At the tactical level, AI can contribute to essential cross-functional efforts and processes that require constant monitoring and adjustments that are tied to goals (static or emergent). Examples include:

· Customer Relationship Management: Besides the usual inquiry aid, AI can segment customers and proactively predict customer churn.

· Sales and Marketing: AI can drive better lead identification and suggest products/services to those leads. By analyzing activity, AI can target offers individually or with campaigns.

· Supply Chain Management: AI can forecast demand and market trends and tune logistics optimization dynamically while optimizing transportation costs.

· Operations and Manufacturing: AI can optimize production schedules, suggest improvements, and manage energy efficiency.

· Human Resources: AI can streamline recruitment and analyze employee performance for career development.

AI at the Strategic Level

At the strategic level, AI can contribute to the organization's executive level as it monitors the attainment of conflicting goals while maintaining profitability and reputation as a good community member locally and a great place to work while appealing for future investment. It is where emerging conditions must be monitored and intercepted and, where appropriate, changes. AI can start with being a sentinel, but bigger toles may be possible regarding the freedom to act independently. Examples include:

· Market Analysis and Competitive Intelligence: AI algorithms can analyze vast amounts of data from diverse resources to provide insights into market dynamics while identifying opportunities and threats from the competition.

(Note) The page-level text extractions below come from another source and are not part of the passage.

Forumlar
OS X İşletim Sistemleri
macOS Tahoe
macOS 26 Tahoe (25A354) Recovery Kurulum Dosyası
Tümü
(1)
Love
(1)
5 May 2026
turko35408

· Forecasting and Planning: AI-powered predictive analytics can forecast future trends, demand patterns, and potential business outcomes, which might mean adjusting capital and resource allocation, inventory management, and production/service planning to optimize efficiency and reduce risk.

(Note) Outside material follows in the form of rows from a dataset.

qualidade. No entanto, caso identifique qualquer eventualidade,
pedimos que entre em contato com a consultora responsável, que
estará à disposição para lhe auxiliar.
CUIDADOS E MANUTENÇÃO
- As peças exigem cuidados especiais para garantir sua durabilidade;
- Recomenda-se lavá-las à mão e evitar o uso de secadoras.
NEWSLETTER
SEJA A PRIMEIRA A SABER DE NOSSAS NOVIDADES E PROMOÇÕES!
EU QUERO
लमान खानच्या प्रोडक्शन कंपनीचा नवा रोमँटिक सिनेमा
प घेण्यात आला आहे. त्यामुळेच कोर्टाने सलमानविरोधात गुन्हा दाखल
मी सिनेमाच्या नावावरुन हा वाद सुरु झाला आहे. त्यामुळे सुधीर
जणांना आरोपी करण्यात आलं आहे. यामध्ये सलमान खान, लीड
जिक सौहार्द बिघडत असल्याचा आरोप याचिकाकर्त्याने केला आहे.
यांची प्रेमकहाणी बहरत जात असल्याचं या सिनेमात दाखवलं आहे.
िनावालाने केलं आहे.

· Risk Management and Mitigation: AI can analyze various event patterns and data to identify potential risks and vulnerabilities, such as fraud, cybersecurity threats, and market fluctuations. It allows for proactive risk mitigation and safeguarded assets.

· Strategic Decisions: While AI might not make the decisions initially, AI-powered decision support systems can simulate various scenarios and the likelihood of them happening and have a plan of action. Whether it is a new market or investment, AI can help.

· Product and Service Innovation: AI technologies can be baked into offerings to create new products and services. Examples include computer vision, machine learning, voice-driven sentiment analysis, and intelligent service bots.

Net; Net:

AI will be going inside out and will have more influence on business outcomes at our organizations' operational, tactical, and strategic levels. The question is, what level of freedom will AI be given to act independently, especially if we get into an AI arms race in individual industries or between countries with very different value systems? It is inevitable unless AI has some overall meltdown. I have yet to see AI taking over from humans at the highest level of risk. The question for me is, "Will AI only be used for GOOD once it is given freedom, or Will it also be used for EVIL?" That is a topic for another day. AI will be used successfully as it has proven helpful in many use cases, with more coming. Will the winds of change rip the inside-out umbrella of AI out of our hands?